PEMBUATAN BUKU SAKU BERTAJUK “BE AWESOME WITH INTEGRITY, MUTUAL COOPERATION, INDEPENDENCE, AND RELIGIOUSITY” SEBAGAI PELAKSANAAN PKM BERBASIS LUARAN PRODUK

Situasi pandemi Covid-19 tidak menghalangi dosen-dosen prodi Sastra Inggris Universitas Pamulang untuk melaksanakan kegiatan Pengabdian kepada Masyarakat (PkM) sebagai salah satu wujud dari Tridharma Perguruan Tinggi. Dalam menghadapi kondisi tersebut, tim PkM melakukan berbagai inovasi dalam menyiasati keadaan pandemi. Kegiatan PkM yang dulunya berbasis pertemuan atau kegiatan di lapangan, kini dikombinasikan dengan kegiatan yang sifatnya daring maupun berbasis produk, dalam rangka menerapkan physical distancing sebagai upaya mencegah penularan Covid-19.

Salah satu tim PkM semester gasal 2020-2021 dari Prodi Sastra Inggris Universitas Pamulang berinisiatif untuk membuat buku saku yang ditujukan kepada Mitra PkM. Tim yang terdiri dari dosen Sastra Inggris yakni Ria Antika, S.S., M.Li; Puri Bakthawar, S.Hum., M.A., Aisyah Al-Baroroh, S.S., M.Pd., dan Prihatin Pujiastuti, S.S., M.Pd., beserta tim mahasiswa prodi Sastra Inggris Unpam, menyusun buku saku yang bertajuk Be Awesome: with Integrity, Mutual Cooperation, Independence, and Religiousity. Buku saku ini ditujukan kepada siswa-siswi di Taman Bacaan Kolong (TBM Kolong) Ciputat, yang berlokasi tidak jauh dari kampus Universitas Pamulang.

Ketua tim PkM, Ria Antika, S.S., M.Li., menyatakan bahwa pemilihan tema buku saku disesuaikan dengan konsep pembangunan karakter untuk siswa-siswi sekolah, terutama kelompok usia SMP yang merupakan target spesifik dari buku saku yang disusun. “Dalam menghadapi tantangan zaman di era digital, penting untuk membekali anak-anak maupun remaja dengan pembangunan karakter. Jika generasi muda memiliki karakter yang kuat, niscaya mereka tidak akan mudah terombang-ambing oleh banjir informasi yang beredar di dunia digital,” ujar Ria.

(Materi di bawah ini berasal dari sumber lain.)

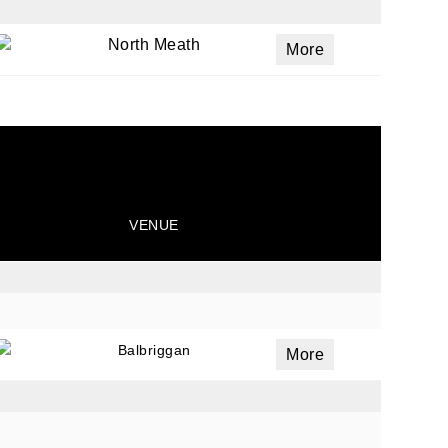
North Meath
More
VENUE
Balbriggan
More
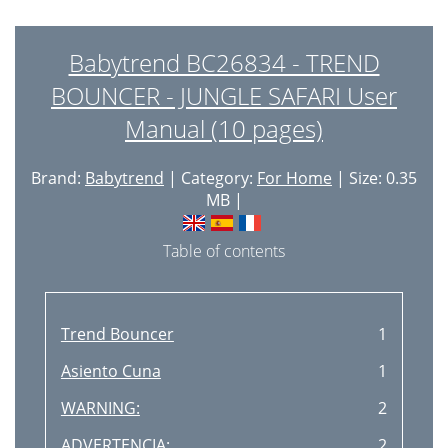
Babytrend BC26834 - TREND
BOUNCER - JUNGLE SAFARI User
Manual (10 pages)
Brand:
Babytrend
| Category:
For Home
| Size: 0.35
MB |
Table of contents
Trend Bouncer
1
Asiento Cuna
1
WARNING:
2
ADVERTENCIA:
2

Setelah melalui diskusi dan tukar pikiran, tim PkM merumuskan adanya empat nilai penting yang perlu dimiliki generasi muda dalam menghadapi era digital ini. Empat nilai tersebut adalah: integritas, kerja sama, kemandirian, dan relijiusitas. Nilai integritas berhubungan dengan kejujuran dan sikap anti-korupsi. Nilai kerja sama mencerminkan sikap gotong royong bangsa Indonesia. Nilai kemandirian mengajarkan generasi muda agar tumbuh menjadi individu yang tangguh. Terakhir, nilai relijiusitas diperlukan agar generasi muda tetap menjaga jatidiri bangsa Indonesia yang berketuhanan.

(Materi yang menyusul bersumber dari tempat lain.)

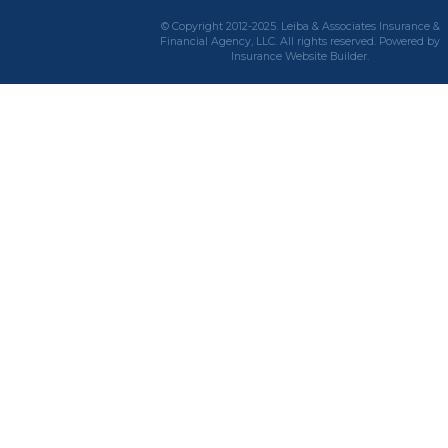
© Copyright 2012-2025. Leiba & Associates Insurance &
Financial Agency, LLC. All rights reserved. Powered by
Insurance Website Builder
.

Tema kegiatan PkM pun disusun dengan judul “Penguatan Etika Pergaulan Remaja Melalui Karya Fiksi Naratif Di Kalangan Siswa-Siswi Tbm Kolong Ciputat”, yang berbasis pada luaran produk berupa buku saku dengan tajuk di atas. Secara konseptual, penanaman nilai pembangunan karakter tersebut dilakukan melalui kegiatan literasi berupa aktivitas membaca karya fiksi naratif. Tim dosen dan mahasiswa berkolaborasi dalam menulis buku saku yang berisikan deskripsi materi, cerita pendek yang mencerminkan nilai pembangunan karakter, serta latihan-latihan yang dapat dikerjakan oleh siswa-siswi TBM Kolong. 

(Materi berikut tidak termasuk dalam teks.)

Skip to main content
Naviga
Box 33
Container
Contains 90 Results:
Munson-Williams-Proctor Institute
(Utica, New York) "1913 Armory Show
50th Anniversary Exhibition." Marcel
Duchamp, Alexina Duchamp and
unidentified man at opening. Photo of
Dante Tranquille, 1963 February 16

Lebih lanjut, Ria menuturkan harapannya atas kegiatan PkM kali ini. “Dengan banyak membaca karya fiksi, diharapkan kemampuan imajinasi dan kreativitas generasi muda menjadi lebih terasah. Mereka pun dapat mengambil nilai-nilai moral dari sebuah cerita fiksi, yang dapat mereka praktikkan dalam kesehariannya. Semoga kegiatan PkM yang dilaksanakan melalui pembuatan buku saku dapat bermanfaat bagi Mitra PkM yang telah ditunjuk, yakni siswa-siswi TBM Kolong Ciputat terutama kelompok usia SMP,” pungkasnya.